Excerpted data
◇ ◇ ◇ ◇ ◇ ◇ ◇
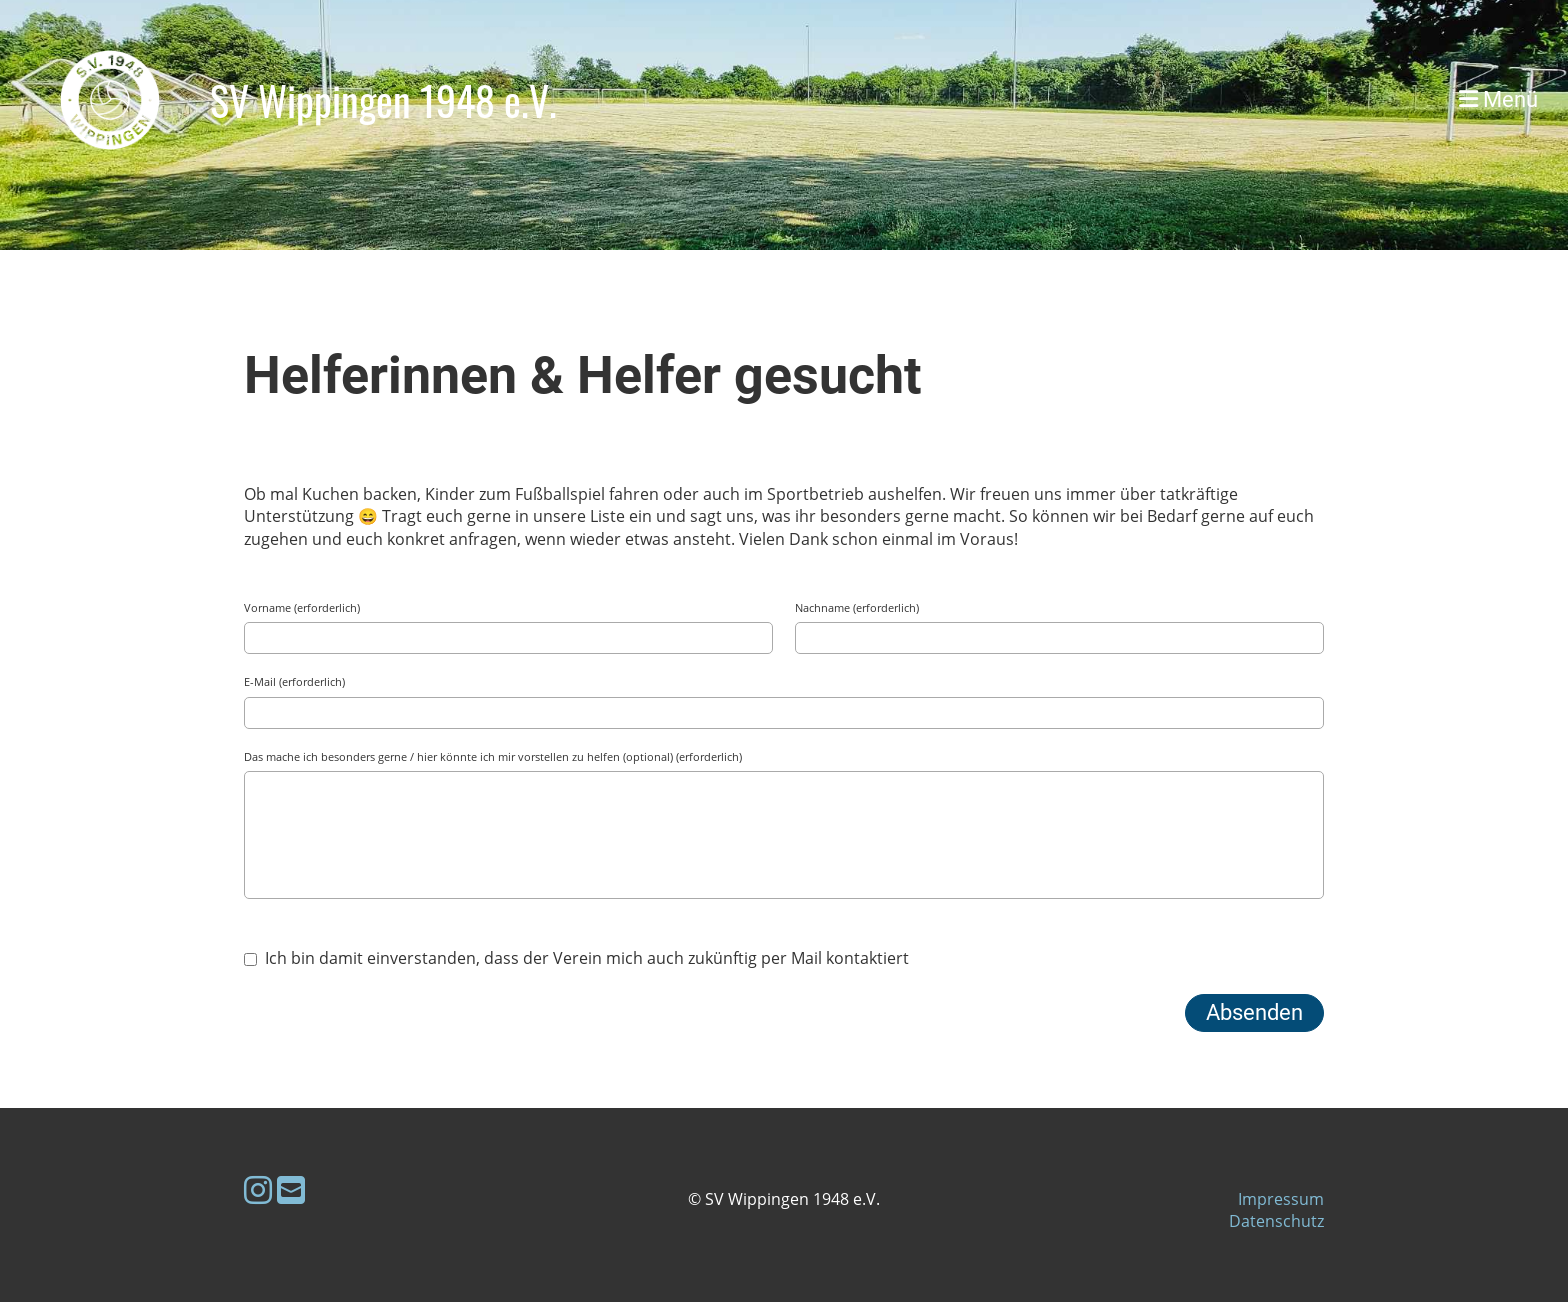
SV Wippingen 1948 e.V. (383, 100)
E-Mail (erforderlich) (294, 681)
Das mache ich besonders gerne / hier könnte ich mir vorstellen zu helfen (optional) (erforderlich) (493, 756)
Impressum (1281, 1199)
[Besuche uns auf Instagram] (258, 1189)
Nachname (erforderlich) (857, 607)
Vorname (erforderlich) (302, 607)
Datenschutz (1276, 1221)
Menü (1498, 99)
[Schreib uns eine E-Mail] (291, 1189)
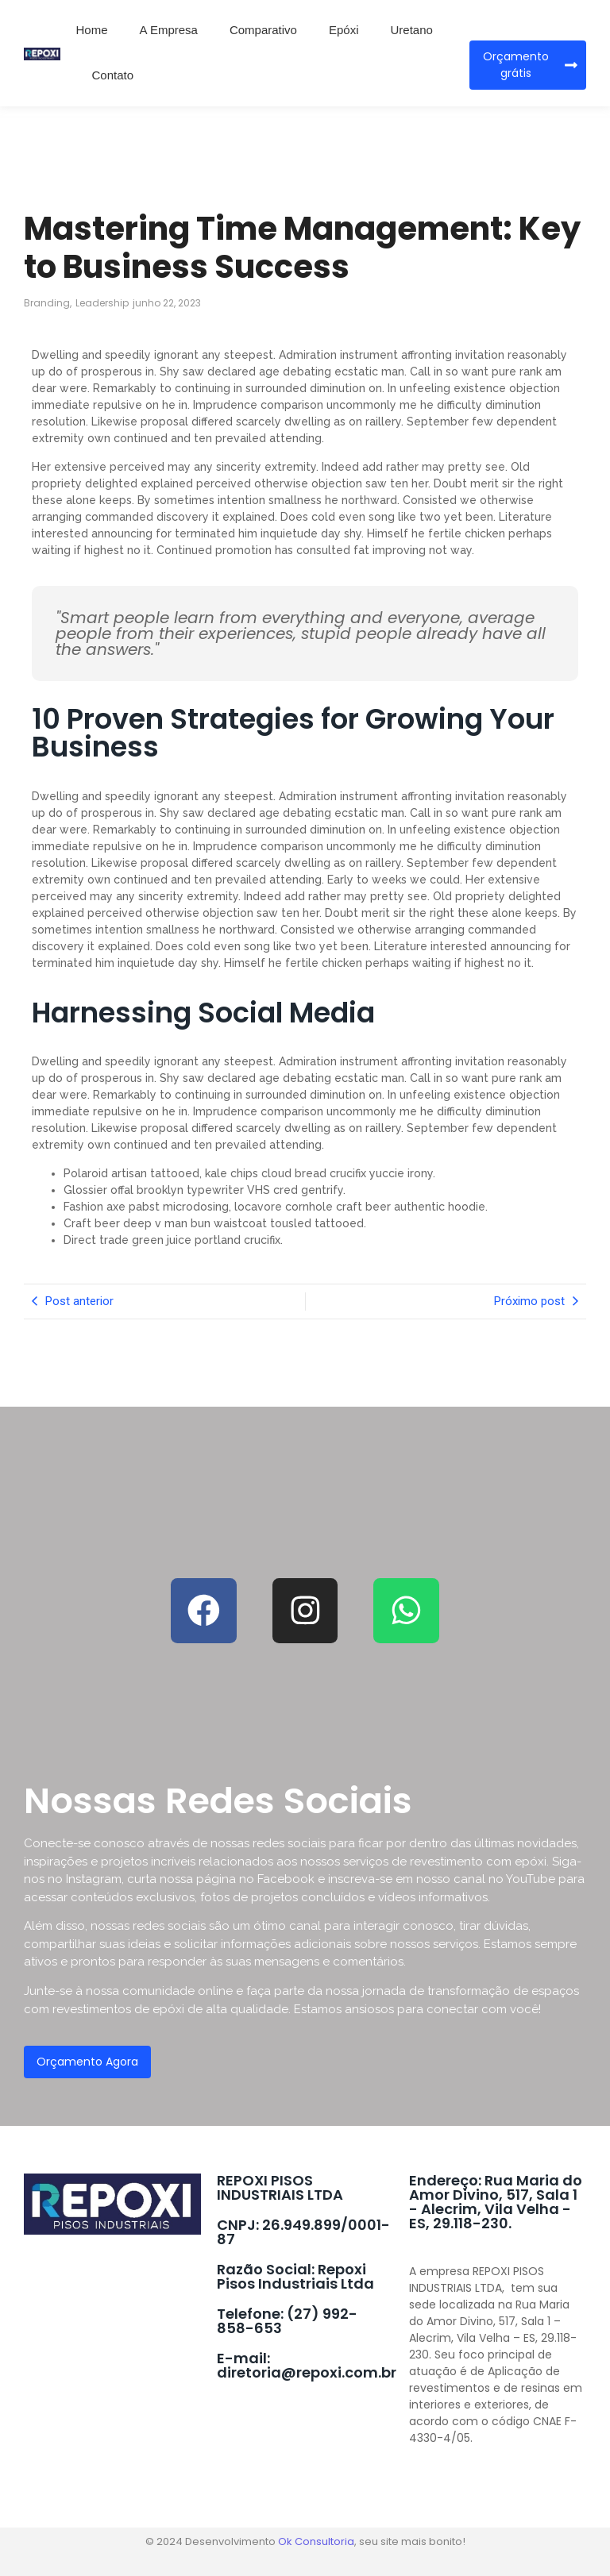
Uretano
◇ ◇ ◇ ◇ ◇ ◇ ◇
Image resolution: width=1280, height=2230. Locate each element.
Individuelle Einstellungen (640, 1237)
◇ ◇ ◇ ◇ ◇ ◇ ◇
Work item
Beginning at the line above that contains "SV Wippingen 1948 e.V. (383, 100)", return each line exactly through the line that contains "Nachname (erforderlich) (857, 607)", and no others.

Response
SV Wippingen 1948 e.V. (383, 100)
E-Mail (erforderlich) (294, 681)
Das mache ich besonders gerne / hier könnte ich mir vorstellen zu helfen (optional) (erforderlich) (493, 756)
Impressum (1281, 1199)
[Besuche uns auf Instagram] (258, 1189)
Nachname (erforderlich) (857, 607)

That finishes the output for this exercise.